January 29, 2020
Bionic jellyfish swim faster and more efficiently
Engineers at Caltech and Stanford University have developed a tiny prosthetic that enables jellyfish to swim faster and more efficiently than they normally do, without stressing the animals. The researchers behind the project envision a future in which jellyfish equipped with sensors could be directed to explore and record information about the ocean.
Jellyfish use a pulsing motion to propel themselves forward, swishing their tentacles as they move to capture prey. The new prosthetic uses electrical impulses to regulate—and speed up—that pulsing, similar to the way a cardiac pacemaker regulates heart rate. The device, which is neutrally buoyant in water, is about two centimeters in diameter and is attached to the body of the jellyfish via a small wooden barb.
The research—led by Caltech's John Dabiri (MS '03, Ph.D. '05), Centennial Professor of Aeronautics and Mechanical Engineering, and Stanford graduate student Nicole Xu—was published in the journal Science Advances on Jan. 29.
Typically, jellyfish swim at a rate of about two centimeters per second. Although they are capable of moving more quickly, doing so does not aid them in ensnaring prey, their typical reason for using the tentacle-waving "swimming" motion.
In the research described in the paper, Dabiri, Xu, and colleagues equipped jellyfish with a microelectronic controller pulsing at a frequency three times faster than the animals' usual body pulses. The animals' pulsing sped up, producing a corresponding increase in their swimming speed to around 4-6 centimeters per second.
In addition to making the jellyfish faster, the electrical jolts also made them swim more efficiently. Although the jellyfish swam three times faster than their usual pace, they used just twice as much energy to do so (as measured by the amount of oxygen consumed by the animals while swimming). In fact, the prosthetic-equipped jellyfish were over 1,000 times more efficient than swimming robots, Xu says.
"We've shown that they're capable of moving much faster than they normally do, without an undue cost on their metabolism," Xu says. "This reveals that jellyfish possess an untapped ability for faster, more efficient swimming. They just don't usually have a reason to do so."
It should be noted that the jellyfish were closely monitored to make sure that they were not harmed. Jellyfish do not have a brain or pain receptors, but they have been found to secrete mucus when stressed, and no such secretion was observed in this experiment. In addition, the jellyfish went back to swimming normally once the prosthetic was removed.
The research represents a "middle ground" between two veins of bioinspired robotics work that Dabiri has been involved in for the past decade, both at Caltech and Stanford. One involves the use of purely mechanical components and the other purely biological materials.
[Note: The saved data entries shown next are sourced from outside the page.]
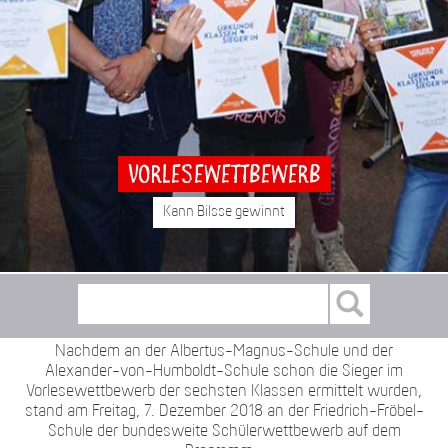
Vorlesewettbewerb
Kann Bilsse gewinnt
Nachdem an der Albertus-Magnus-Schule und der
Alexander-von-Humboldt-Schule schon die Sieger im
Vorlesewettbewerb der sechsten Klassen ermittelt wurden,
stand am Freitag, 7. Dezember 2018 an der Friedrich-Fröbel-
Schule der bundesweite Schülerwettbewerb auf dem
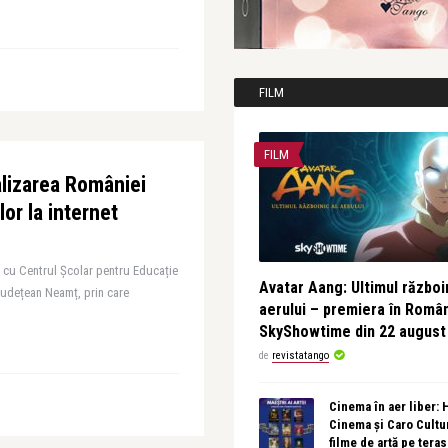
FILM
FILM
alizarea României
or la internet
 cu Centrul Școlar pentru Educație
Avatar Aang: Ultimul războin
Județean Neamț, prin care
aerului – premiera în Româ
SkyShowtime din 22 august
de
revistatango
Cinema în aer liber:
Cinema și Caro Cultu
filme de artă pe tera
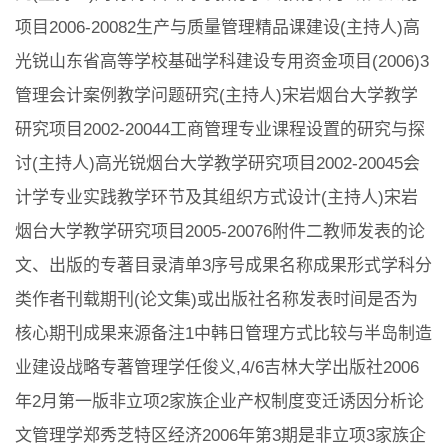
项目2006-20082生产与质量管理精品课建设(主持人)高
光锐山东省高等学校基础学科建设专用资金项目(2006)3
管理会计案例教学问题研究(主持人)宋岩烟台大学教学
研究项目2002-20044工商管理专业课程设置的研究与探
讨(主持人)高光锐烟台大学教学研究项目2002-20045会
计学专业实践教学环节及其组织方式设计(主持人)宋岩
烟台大学教学研究项目2005-20076附件二教师发表的论
文、出版的专著目录清单3序号成果名称成果形式学科分
类作者刊载期刊(论文集)或出版社名称发表时间是否为
核心期刊成果来源备注1中韩日管理方式比较与半岛制造
业建设战略专著管理学任俊义,4/6吉林大学出版社2006
年2月第一版非立项2家族企业产权制度变迁诱因分析论
文管理学郑秀芝特区经济2006年第3期是非立项3家族企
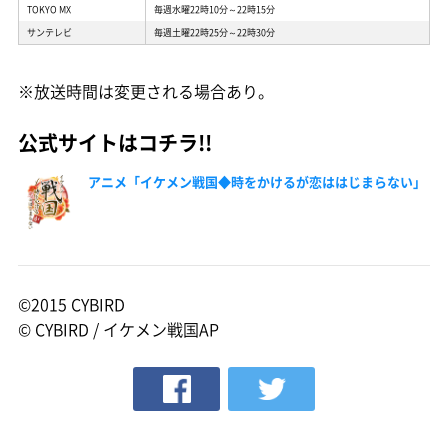
TOKYO MX
毎週水曜22時10分～22時15分
サンテレビ
毎週土曜22時25分～22時30分
※放送時間は変更される場合あり。
公式サイトはコチラ!!
アニメ「イケメン戦国◆時をかけるが恋ははじまらない」
©2015 CYBIRD
© CYBIRD / イケメン戦国AP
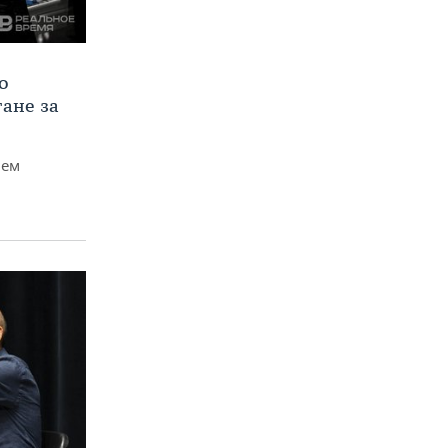
о
тане за
чем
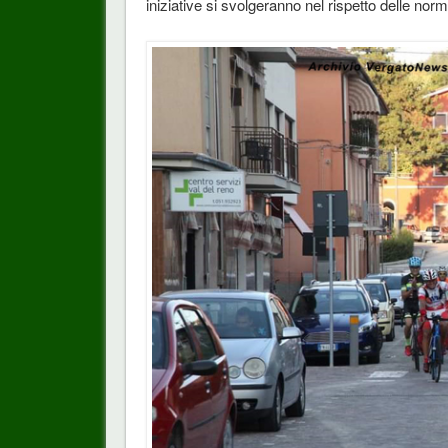
iniziative si svolgeranno nel rispetto delle norm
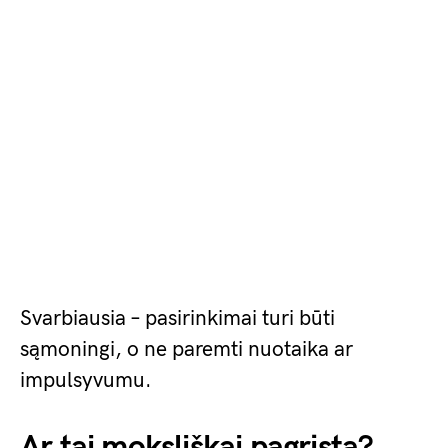
Svarbiausia – pasirinkimai turi būti
sąmoningi, o ne paremti nuotaika ar
impulsyvumu.
Ar tai moksliškai pagrįsta?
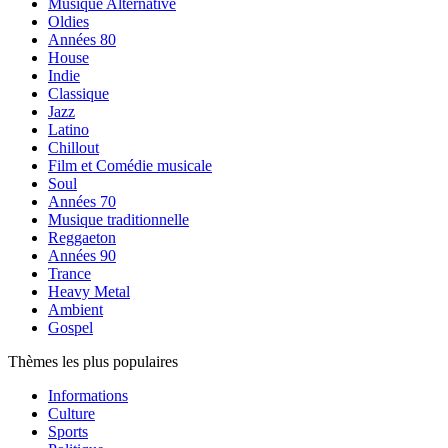
Musique Alternative
Oldies
Années 80
House
Indie
Classique
Jazz
Latino
Chillout
Film et Comédie musicale
Soul
Années 70
Musique traditionnelle
Reggaeton
Années 90
Trance
Heavy Metal
Ambient
Gospel
Thèmes les plus populaires
Informations
Culture
Sports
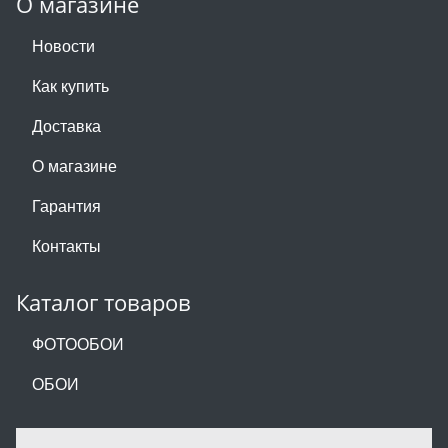
О магазине
Новости
Как купить
Доставка
О магазине
Гарантия
Контакты
Каталог товаров
ФОТООБОИ
ОБОИ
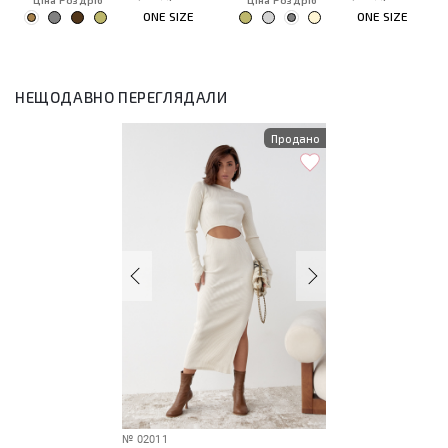
Ціна Роздріб
Ціна Роздріб
ONE SIZE
ONE SIZE
НЕЩОДАВНО ПЕРЕГЛЯДАЛИ
Продано
№
02011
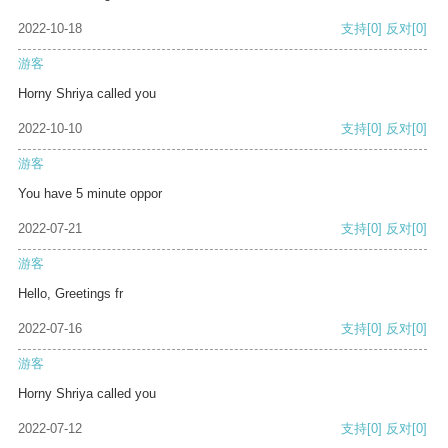
2022-10-18
支持
[0]
反对
[0]
游客
Horny Shriya called you
2022-10-10
支持
[0]
反对
[0]
游客
You have 5 minute oppor
2022-07-21
支持
[0]
反对
[0]
游客
Hello, Greetings fr
2022-07-16
支持
[0]
反对
[0]
游客
Horny Shriya called you
2022-07-12
支持
[0]
反对
[0]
With purely mechanical systems, Dabiri has had success building robots that look like real animals but require much more energy to accomplish the same tasks. "We haven't captured the elegance of biological systems yet," he notes. However, although they are more elegant than robots, purely biological systems are a lot more fragile. Indeed, in collaboration with colleagues at Harvard University, Dabiri has shown that heart rat cells can respond to electric fields—which potentially makes them useful building blocks for biological devices—but the cells only survive under laboratory conditions.
The effort to add mechanical controls to jellyfish began in 2013 at Caltech when Xu was an undergraduate student doing a Summer Undergraduate Research Fellowship (SURF) in Dabiri's lab. Dabiri was interested in leveraging jellyfish for ocean exploration and sensing because of their abundance: the species used in the current experiments can be found throughout the earth's oceans, at depths ranging from the surface to the bottom of deep trenches.
"Only a small fraction of the ocean has been explored, so we want to take advantage of the fact that jellyfish are everywhere already to make a leap from ship-based measurements, which are limited in number due to their high cost," Dabiri says. "If we can find a way to direct these jellyfish and also equip them with sensors to track things like ocean temperature, salinity, oxygen levels, and so on, we could create a truly global ocean network where each of the jellyfish robots costs a few dollars to instrument and feeds themselves energy from prey already in the ocean."
Currently, the prosthetic can direct jellyfish to start swimming and control the pace. The next step will be to develop a system that guides the jellyfish in specific directions and that allows them to respond to signals from onboard sensors, says Dabiri, who hopes to develop even smaller electronic controls that could be completely embedded in the jellyfish's tissue, making them permanent but unnoticed prosthetics.
The study is titled "Low-power microelectronics embedded in live jellyfish enhance propulsion."